Il est des vérités qui sautent aux yeux mais que certains se refusent obstinément à accepter jusqu’à ce qu’on les leur impose. C’est le cas, par exemple des bienfaits du contrôle des armes à feu. Au moins 75 % de la population est depuis toujours convaincue de cette évidence confirmée par toutes les statistiques : « moins d’armes à feu en circulation = moins de morts violentes par les armes à feu ». Mais non. Le lobby des chasseurs, des cow-boys, des tontons flingueurs et des indécrottables machos n’en démordait pas : « Il n’y a pas de corrélation entre le droit de posséder une arme à feu chez soi et le nombre de crimes et d’accidents qui leur sont associés », répétaient-ils en substance comme un mantra.

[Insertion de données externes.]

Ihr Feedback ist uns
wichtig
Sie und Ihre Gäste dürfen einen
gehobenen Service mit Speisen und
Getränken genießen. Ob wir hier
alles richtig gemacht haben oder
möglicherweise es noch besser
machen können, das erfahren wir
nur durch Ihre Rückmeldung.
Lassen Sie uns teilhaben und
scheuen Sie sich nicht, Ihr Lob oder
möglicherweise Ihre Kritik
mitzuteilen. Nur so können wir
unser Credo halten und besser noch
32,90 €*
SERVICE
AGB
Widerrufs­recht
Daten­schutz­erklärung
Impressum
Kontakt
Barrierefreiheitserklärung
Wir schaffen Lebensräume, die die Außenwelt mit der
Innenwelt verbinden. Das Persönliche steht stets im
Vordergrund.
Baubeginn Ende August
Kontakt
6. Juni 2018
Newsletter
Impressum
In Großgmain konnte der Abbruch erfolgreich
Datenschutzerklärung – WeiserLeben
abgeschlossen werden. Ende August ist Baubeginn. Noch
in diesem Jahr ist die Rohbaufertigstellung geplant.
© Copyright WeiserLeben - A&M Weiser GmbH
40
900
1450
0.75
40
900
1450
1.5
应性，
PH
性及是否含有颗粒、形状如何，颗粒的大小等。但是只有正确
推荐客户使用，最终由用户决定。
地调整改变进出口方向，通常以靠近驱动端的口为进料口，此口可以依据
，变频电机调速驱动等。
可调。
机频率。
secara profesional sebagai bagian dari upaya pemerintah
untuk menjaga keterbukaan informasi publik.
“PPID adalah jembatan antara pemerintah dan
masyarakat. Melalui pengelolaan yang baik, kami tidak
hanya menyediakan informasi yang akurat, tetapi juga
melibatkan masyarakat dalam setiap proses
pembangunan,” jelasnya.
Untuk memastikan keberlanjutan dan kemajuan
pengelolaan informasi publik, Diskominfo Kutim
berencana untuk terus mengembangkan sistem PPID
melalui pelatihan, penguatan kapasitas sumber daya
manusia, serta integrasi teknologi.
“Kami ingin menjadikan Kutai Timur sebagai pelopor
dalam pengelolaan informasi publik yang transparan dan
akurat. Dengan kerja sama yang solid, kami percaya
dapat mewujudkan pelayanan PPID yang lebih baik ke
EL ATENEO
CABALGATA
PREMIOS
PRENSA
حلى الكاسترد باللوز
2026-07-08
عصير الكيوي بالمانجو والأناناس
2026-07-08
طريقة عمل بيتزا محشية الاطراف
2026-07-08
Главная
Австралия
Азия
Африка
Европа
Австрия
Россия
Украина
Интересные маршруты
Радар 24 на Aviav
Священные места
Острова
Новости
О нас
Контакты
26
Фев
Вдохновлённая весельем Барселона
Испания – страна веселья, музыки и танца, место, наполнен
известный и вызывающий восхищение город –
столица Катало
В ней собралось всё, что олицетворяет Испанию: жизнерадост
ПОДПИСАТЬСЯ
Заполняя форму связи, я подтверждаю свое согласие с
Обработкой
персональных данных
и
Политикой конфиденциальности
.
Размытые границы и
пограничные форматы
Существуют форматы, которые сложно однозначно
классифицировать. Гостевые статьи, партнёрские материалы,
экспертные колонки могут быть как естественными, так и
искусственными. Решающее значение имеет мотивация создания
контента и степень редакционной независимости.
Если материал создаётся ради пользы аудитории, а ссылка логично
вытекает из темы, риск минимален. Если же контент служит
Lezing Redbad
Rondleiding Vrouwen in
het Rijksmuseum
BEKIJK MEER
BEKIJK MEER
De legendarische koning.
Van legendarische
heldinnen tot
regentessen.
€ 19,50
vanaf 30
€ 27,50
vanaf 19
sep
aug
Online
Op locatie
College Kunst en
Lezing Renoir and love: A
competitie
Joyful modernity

Heureusement, l’un des bons coups du ministre Alan Rock, en 1995, fut de leur imposer quand même sa fameuse Loi sur les armes à feu, au risque de passer pour un hérétique et un dangereux tyran aux yeux de ces citoyens si peureux qu’il leur faut un flingue dans le placard pour se sentir vivants. Dix ans plus tard, le résultat attendu est là : « Le Canada fait figure d’exemple, sa législation plus sévère sur les armes à feu adoptée en 1995 ayant fait chuter de 40 % le taux d’homicides par armes à feu dans la population féminine. » Ce n’est pas encore le Pérou, mais il y a du progrès et les pourfendeurs de cette loi apparaissent clairement aujourd’hui pour ce qu’ils sont : de furieux irresponsables.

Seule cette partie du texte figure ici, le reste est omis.